The Navarrese tract of the river is a preferred destination for fishing enthusiasts, the river being home to several native fish species, namely eel (Anguilla anguilla), salmon (Salmo palar), trout (Salmo trutta), bullhead (Cottus gobio), Barbatula barbatula, Phoxinus phoxinus, gudgeon (Gobio lozanoi), sea lamprey (Petromyzon marinus), allis shad (Alosa alosa), flounder (Platichthys flesus) and grey mullet (Chelon labrosus), some of them declared endangered species and highly interesting (especially bullhead and salmon). Moreover, a species of the Ebro, Chondrostoma miegii, has been introduced in the last 30–40 years on the lower tract of the Bidasoa, thereafter extending gradually upstream.

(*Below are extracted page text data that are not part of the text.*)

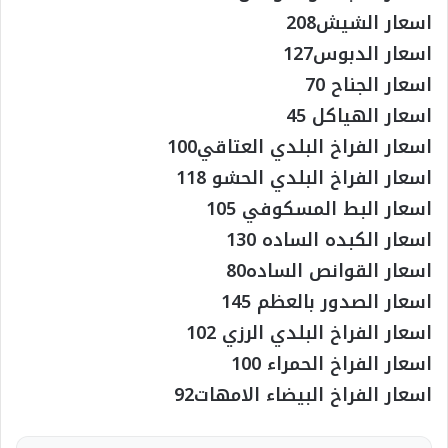
اسعار الشيش208
اسعار الدبوس127
اسعار الجناح 70
اسعار الهياكل 45
اسعار الفراخ البلدي العتاقي100
اسعار الفراخ البلدي الحشو 118
اسعار البط المسكوفي 105
اسعار الكبده الساده 130
اسعار القوانص الساده80
اسعار الصدور بالعظم 145
اسعار الفراخ البلدي الرزي 102
اسعار الفراخ الحمراء 100
اسعار الفراخ البيضاء الامهات92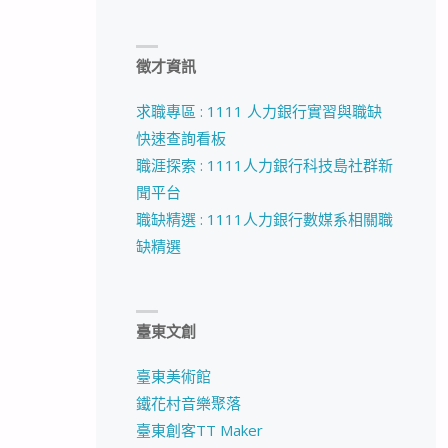
徵才資訊
求職專區 : 1111 人力銀行實習與職缺
快速查詢看板
職涯探索 : 1111人力銀行科技島社群新
聞平台
職缺精選 : 1111人力銀行數媒系相關職
缺精選
臺東文創
臺東美術館
鐵花村音樂聚落
臺東創客TT Maker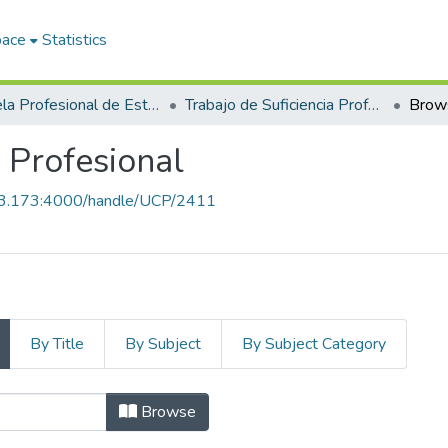
pace
Statistics
Escuela Profesional de Estomatología
Trabajo de Suficiencia Profesional
Brow
a Profesional
.43.173:4000/handle/UCP/2411
By Title
By Subject
By Subject Category
Browse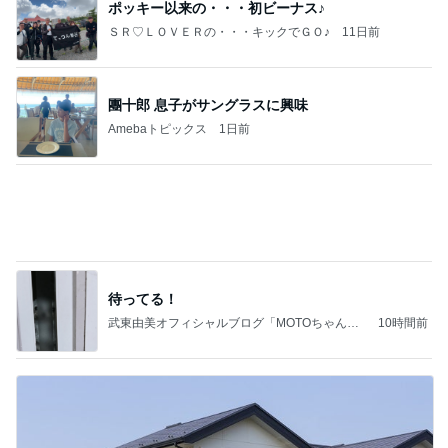
ポッキー以来の・・・初ビーナス♪
ＳＲ♡ＬＯＶＥＲの・・・キックでＧＯ♪
11日前
團十郎 息子がサングラスに興味
Amebaトピックス
1日前
待ってる！
武東由美オフィシャルブログ「MOTOちゃんと
10時間前
のはっぴぃな毎日」Powered by Ameba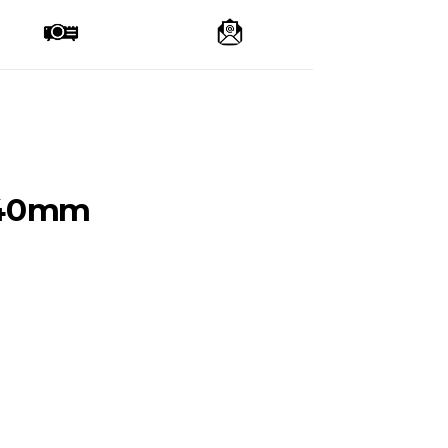
+ 40mm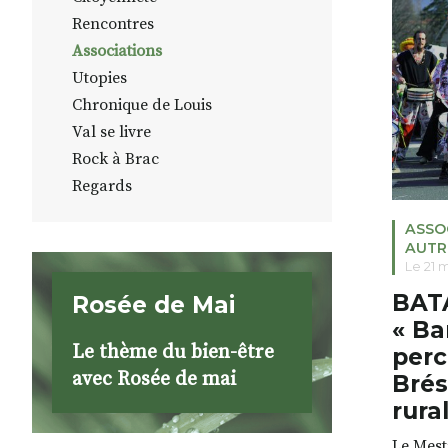
APAEA d
Rencontres
ponote
Mons, q
Associations
l’Aide d
Utopies
Chronique de Louis
Val se livre
Rock à Brac
Regards
ASSO
AUTR
Le 21 
BATA
Rosée de Mai
« Ba
Le thème du bien-être
perc
avec Rosée de mai
Brés
rura
Le Mestr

As a result, overfishing has become a major problem for the river's fauna, with special pressure put on salmon migrating upstream to spawn. They do not make it to their goal and die before spawning, either falling prey to fishers' bait or an inability to overcome hydroelectric power stations (128 over all the course) and the 114 related dams, since 63% of them prevent migratory fish from achieving their purpose. Schemes by the Regional Government of Navarre are underway with a view to handling the issue.

==World War II==
During World War II between 1941 and 1944, the Comet Escape Line helped 776 people, mostly British and American airmen who had been shot down over Nazi-occupied Europe, escape to Spain. The main route to Spain was crossing the Bidasoa River about 1 mile south of the village of Biriatou. Comet Line operatives and Basque guides led escaping airmen. They waded across the Bidasoa River at night. The border crossing was illegal and clandestine because of Spanish, French, and German border patrols. Comet leader Antoine d'Ursel, a Belgian, and American airman J. F. Burch were drowned in the flooded river on the night of 23-24 December 1943. A memorial in their honor has been placed near the river crossing where they drowned.

==See also ==
- List of rivers of Spain
- Battle of the Bidassoa (1813)
- Bidasoa-Txingudi
- Pheasant Island (Île des Faisans)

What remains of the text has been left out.